YOUR TASK: Print the data that follows exactly.

RECORD EXTRACTS below:

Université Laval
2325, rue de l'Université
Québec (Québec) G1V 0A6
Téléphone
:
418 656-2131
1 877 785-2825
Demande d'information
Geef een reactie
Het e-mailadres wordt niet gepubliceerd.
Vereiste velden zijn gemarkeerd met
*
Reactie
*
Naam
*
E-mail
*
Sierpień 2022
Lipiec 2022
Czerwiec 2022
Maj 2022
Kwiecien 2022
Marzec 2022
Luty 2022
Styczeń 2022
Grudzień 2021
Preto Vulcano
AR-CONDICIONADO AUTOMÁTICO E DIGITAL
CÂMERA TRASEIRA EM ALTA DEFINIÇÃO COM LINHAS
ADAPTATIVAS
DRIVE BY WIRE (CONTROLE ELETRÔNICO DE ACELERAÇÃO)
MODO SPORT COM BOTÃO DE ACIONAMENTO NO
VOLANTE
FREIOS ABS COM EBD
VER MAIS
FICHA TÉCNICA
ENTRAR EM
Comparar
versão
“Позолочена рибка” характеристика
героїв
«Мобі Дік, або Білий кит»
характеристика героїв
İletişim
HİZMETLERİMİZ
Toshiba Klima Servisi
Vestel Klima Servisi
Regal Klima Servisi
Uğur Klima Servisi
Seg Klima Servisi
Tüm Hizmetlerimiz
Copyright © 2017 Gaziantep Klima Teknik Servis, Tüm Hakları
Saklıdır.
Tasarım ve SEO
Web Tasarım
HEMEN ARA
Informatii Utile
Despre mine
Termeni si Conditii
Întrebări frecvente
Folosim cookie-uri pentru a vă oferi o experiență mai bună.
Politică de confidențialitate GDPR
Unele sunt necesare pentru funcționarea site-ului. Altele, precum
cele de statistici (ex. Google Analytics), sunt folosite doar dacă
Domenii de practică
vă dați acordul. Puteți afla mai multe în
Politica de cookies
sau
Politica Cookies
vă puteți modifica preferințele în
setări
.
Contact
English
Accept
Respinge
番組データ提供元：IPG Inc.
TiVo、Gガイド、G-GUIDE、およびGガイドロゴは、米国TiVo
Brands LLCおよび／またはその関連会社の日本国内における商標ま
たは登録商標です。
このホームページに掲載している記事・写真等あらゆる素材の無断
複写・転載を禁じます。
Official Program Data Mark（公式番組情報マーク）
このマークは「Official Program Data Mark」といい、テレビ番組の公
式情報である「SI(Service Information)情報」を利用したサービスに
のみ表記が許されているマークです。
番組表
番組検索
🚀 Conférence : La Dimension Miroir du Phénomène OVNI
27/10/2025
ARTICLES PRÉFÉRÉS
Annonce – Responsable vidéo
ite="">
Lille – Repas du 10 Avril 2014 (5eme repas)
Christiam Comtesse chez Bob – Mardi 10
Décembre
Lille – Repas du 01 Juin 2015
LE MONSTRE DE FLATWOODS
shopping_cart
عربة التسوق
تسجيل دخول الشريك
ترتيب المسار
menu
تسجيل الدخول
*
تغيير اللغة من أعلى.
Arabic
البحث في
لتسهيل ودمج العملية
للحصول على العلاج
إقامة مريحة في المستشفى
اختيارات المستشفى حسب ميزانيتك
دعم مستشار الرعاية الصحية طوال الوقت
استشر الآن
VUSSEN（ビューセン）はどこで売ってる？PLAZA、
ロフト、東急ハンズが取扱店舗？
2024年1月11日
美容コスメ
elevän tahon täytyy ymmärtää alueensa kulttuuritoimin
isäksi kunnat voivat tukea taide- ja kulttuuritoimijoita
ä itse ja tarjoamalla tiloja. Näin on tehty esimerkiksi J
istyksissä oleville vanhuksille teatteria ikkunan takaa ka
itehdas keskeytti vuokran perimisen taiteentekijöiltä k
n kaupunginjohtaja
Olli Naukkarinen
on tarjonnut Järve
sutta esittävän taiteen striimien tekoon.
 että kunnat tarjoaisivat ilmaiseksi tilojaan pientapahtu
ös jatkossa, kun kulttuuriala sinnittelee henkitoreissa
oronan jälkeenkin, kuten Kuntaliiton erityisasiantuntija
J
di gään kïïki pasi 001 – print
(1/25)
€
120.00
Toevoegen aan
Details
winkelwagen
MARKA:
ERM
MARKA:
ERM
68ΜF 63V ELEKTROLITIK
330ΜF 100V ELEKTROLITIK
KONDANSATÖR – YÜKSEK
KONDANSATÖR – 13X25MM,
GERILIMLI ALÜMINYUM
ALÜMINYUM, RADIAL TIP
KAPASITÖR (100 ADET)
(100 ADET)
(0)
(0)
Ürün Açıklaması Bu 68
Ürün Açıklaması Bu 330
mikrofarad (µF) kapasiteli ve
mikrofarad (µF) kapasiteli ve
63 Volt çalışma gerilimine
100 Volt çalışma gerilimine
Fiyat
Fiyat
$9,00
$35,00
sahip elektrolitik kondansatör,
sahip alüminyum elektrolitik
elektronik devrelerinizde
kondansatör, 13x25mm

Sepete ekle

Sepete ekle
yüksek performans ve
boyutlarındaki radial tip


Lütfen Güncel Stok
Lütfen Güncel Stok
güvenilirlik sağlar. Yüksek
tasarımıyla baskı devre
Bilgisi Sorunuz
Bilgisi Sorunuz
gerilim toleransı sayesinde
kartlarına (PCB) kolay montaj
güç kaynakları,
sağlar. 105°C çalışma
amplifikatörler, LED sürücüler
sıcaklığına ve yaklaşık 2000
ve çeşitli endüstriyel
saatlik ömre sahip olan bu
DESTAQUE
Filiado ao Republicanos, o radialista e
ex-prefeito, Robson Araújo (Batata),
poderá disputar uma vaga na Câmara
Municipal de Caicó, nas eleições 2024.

End of RECORD EXTRACTS.

EXPECTED ANSWER:
Université Laval
2325, rue de l'Université
Québec (Québec) G1V 0A6
Téléphone
:
418 656-2131
1 877 785-2825
Demande d'information
Geef een reactie
Het e-mailadres wordt niet gepubliceerd.
Vereiste velden zijn gemarkeerd met
*
Reactie
*
Naam
*
E-mail
*
Sierpień 2022
Lipiec 2022
Czerwiec 2022
Maj 2022
Kwiecien 2022
Marzec 2022
Luty 2022
Styczeń 2022
Grudzień 2021
Preto Vulcano
AR-CONDICIONADO AUTOMÁTICO E DIGITAL
CÂMERA TRASEIRA EM ALTA DEFINIÇÃO COM LINHAS
ADAPTATIVAS
DRIVE BY WIRE (CONTROLE ELETRÔNICO DE ACELERAÇÃO)
MODO SPORT COM BOTÃO DE ACIONAMENTO NO
VOLANTE
FREIOS ABS COM EBD
VER MAIS
FICHA TÉCNICA
ENTRAR EM
Comparar
versão
“Позолочена рибка” характеристика
героїв
«Мобі Дік, або Білий кит»
характеристика героїв
İletişim
HİZMETLERİMİZ
Toshiba Klima Servisi
Vestel Klima Servisi
Regal Klima Servisi
Uğur Klima Servisi
Seg Klima Servisi
Tüm Hizmetlerimiz
Copyright © 2017 Gaziantep Klima Teknik Servis, Tüm Hakları
Saklıdır.
Tasarım ve SEO
Web Tasarım
HEMEN ARA
Informatii Utile
Despre mine
Termeni si Conditii
Întrebări frecvente
Folosim cookie-uri pentru a vă oferi o experiență mai bună.
Politică de confidențialitate GDPR
Unele sunt necesare pentru funcționarea site-ului. Altele, precum
cele de statistici (ex. Google Analytics), sunt folosite doar dacă
Domenii de practică
vă dați acordul. Puteți afla mai multe în
Politica de cookies
sau
Politica Cookies
vă puteți modifica preferințele în
setări
.
Contact
English
Accept
Respinge
番組データ提供元：IPG Inc.
TiVo、Gガイド、G-GUIDE、およびGガイドロゴは、米国TiVo
Brands LLCおよび／またはその関連会社の日本国内における商標ま
たは登録商標です。
このホームページに掲載している記事・写真等あらゆる素材の無断
複写・転載を禁じます。
Official Program Data Mark（公式番組情報マーク）
このマークは「Official Program Data Mark」といい、テレビ番組の公
式情報である「SI(Service Information)情報」を利用したサービスに
のみ表記が許されているマークです。
番組表
番組検索
🚀 Conférence : La Dimension Miroir du Phénomène OVNI
27/10/2025
ARTICLES PRÉFÉRÉS
Annonce – Responsable vidéo
ite="">
Lille – Repas du 10 Avril 2014 (5eme repas)
Christiam Comtesse chez Bob – Mardi 10
Décembre
Lille – Repas du 01 Juin 2015
LE MONSTRE DE FLATWOODS
shopping_cart
عربة التسوق
تسجيل دخول الشريك
ترتيب المسار
menu
تسجيل الدخول
*
تغيير اللغة من أعلى.
Arabic
البحث في
لتسهيل ودمج العملية
للحصول على العلاج
إقامة مريحة في المستشفى
اختيارات المستشفى حسب ميزانيتك
دعم مستشار الرعاية الصحية طوال الوقت
استشر الآن
VUSSEN（ビューセン）はどこで売ってる？PLAZA、
ロフト、東急ハンズが取扱店舗？
2024年1月11日
美容コスメ
elevän tahon täytyy ymmärtää alueensa kulttuuritoimin
isäksi kunnat voivat tukea taide- ja kulttuuritoimijoita
ä itse ja tarjoamalla tiloja. Näin on tehty esimerkiksi J
istyksissä oleville vanhuksille teatteria ikkunan takaa ka
itehdas keskeytti vuokran perimisen taiteentekijöiltä k
n kaupunginjohtaja
Olli Naukkarinen
on tarjonnut Järve
sutta esittävän taiteen striimien tekoon.
 että kunnat tarjoaisivat ilmaiseksi tilojaan pientapahtu
ös jatkossa, kun kulttuuriala sinnittelee henkitoreissa
oronan jälkeenkin, kuten Kuntaliiton erityisasiantuntija
J
di gään kïïki pasi 001 – print
(1/25)
€
120.00
Toevoegen aan
Details
winkelwagen
MARKA:
ERM
MARKA:
ERM
68ΜF 63V ELEKTROLITIK
330ΜF 100V ELEKTROLITIK
KONDANSATÖR – YÜKSEK
KONDANSATÖR – 13X25MM,
GERILIMLI ALÜMINYUM
ALÜMINYUM, RADIAL TIP
KAPASITÖR (100 ADET)
(100 ADET)
(0)
(0)
Ürün Açıklaması Bu 68
Ürün Açıklaması Bu 330
mikrofarad (µF) kapasiteli ve
mikrofarad (µF) kapasiteli ve
63 Volt çalışma gerilimine
100 Volt çalışma gerilimine
Fiyat
Fiyat
$9,00
$35,00
sahip elektrolitik kondansatör,
sahip alüminyum elektrolitik
elektronik devrelerinizde
kondansatör, 13x25mm

Sepete ekle

Sepete ekle
yüksek performans ve
boyutlarındaki radial tip


Lütfen Güncel Stok
Lütfen Güncel Stok
güvenilirlik sağlar. Yüksek
tasarımıyla baskı devre
Bilgisi Sorunuz
Bilgisi Sorunuz
gerilim toleransı sayesinde
kartlarına (PCB) kolay montaj
güç kaynakları,
sağlar. 105°C çalışma
amplifikatörler, LED sürücüler
sıcaklığına ve yaklaşık 2000
ve çeşitli endüstriyel
saatlik ömre sahip olan bu
DESTAQUE
Filiado ao Republicanos, o radialista e
ex-prefeito, Robson Araújo (Batata),
poderá disputar uma vaga na Câmara
Municipal de Caicó, nas eleições 2024.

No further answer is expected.